**What you will do**
Would you return the lines between the one holding "指令的說明，請指定以下內容：" and the one holding "8(926)823-43-96.", inclusive, and only those, exactly as they stand in the listing below?

**Source material**
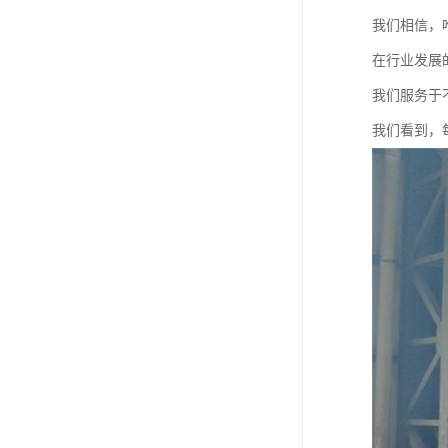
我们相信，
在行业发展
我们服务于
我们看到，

---

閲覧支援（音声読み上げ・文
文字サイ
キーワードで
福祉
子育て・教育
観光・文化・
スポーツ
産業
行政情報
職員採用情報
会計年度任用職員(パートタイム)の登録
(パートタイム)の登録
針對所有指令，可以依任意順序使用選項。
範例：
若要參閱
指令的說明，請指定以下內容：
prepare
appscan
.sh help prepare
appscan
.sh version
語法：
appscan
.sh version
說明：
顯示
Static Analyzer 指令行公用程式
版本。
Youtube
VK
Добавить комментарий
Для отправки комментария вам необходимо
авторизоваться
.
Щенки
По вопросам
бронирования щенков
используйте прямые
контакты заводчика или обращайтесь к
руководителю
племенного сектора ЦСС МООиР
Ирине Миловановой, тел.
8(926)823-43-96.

==

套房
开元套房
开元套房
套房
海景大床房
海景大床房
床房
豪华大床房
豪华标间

**Written answer**
指令的說明，請指定以下內容：
prepare
appscan
.sh help prepare
appscan
.sh version
語法：
appscan
.sh version
說明：
顯示
Static Analyzer 指令行公用程式
版本。
Youtube
VK
Добавить комментарий
Для отправки комментария вам необходимо
авторизоваться
.
Щенки
По вопросам
бронирования щенков
используйте прямые
контакты заводчика или обращайтесь к
руководителю
племенного сектора ЦСС МООиР
Ирине Миловановой, тел.
8(926)823-43-96.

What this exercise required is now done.